Starting at the line that contains "گئی، فورم نے" and ending at the line that contains "er Abschluss, der perfekt zum Erlebten passt.", the lines below are to be given again exactly, with nothing added.
** Opening GIVEN ENTRIES block **
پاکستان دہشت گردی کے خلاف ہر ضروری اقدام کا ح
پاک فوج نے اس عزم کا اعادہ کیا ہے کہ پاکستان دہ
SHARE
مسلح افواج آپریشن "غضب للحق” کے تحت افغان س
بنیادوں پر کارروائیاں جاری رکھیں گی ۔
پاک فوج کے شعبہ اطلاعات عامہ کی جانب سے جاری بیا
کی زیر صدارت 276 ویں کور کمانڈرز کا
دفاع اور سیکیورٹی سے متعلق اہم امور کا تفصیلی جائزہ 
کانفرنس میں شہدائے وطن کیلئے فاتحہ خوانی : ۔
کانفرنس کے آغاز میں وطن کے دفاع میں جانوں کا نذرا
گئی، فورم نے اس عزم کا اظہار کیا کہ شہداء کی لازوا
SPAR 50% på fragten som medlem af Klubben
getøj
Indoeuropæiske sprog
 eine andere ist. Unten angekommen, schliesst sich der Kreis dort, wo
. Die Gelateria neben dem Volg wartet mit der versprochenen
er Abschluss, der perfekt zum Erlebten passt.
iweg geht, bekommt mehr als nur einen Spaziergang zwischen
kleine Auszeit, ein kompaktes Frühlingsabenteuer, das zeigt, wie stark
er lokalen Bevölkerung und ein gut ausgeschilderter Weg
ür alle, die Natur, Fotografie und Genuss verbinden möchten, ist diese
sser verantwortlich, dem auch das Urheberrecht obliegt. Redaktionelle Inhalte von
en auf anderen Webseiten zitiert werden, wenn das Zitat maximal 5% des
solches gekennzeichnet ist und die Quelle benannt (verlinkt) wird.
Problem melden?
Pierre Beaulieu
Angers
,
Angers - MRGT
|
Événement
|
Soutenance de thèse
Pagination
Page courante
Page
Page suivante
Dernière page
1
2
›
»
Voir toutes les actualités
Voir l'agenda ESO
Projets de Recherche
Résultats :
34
** Closing GIVEN ENTRIES block **
**TASK ANSWER:**
گئی، فورم نے اس عزم کا اظہار کیا کہ شہداء کی لازوا
SPAR 50% på fragten som medlem af Klubben
getøj
Indoeuropæiske sprog
 eine andere ist. Unten angekommen, schliesst sich der Kreis dort, wo
. Die Gelateria neben dem Volg wartet mit der versprochenen
er Abschluss, der perfekt zum Erlebten passt.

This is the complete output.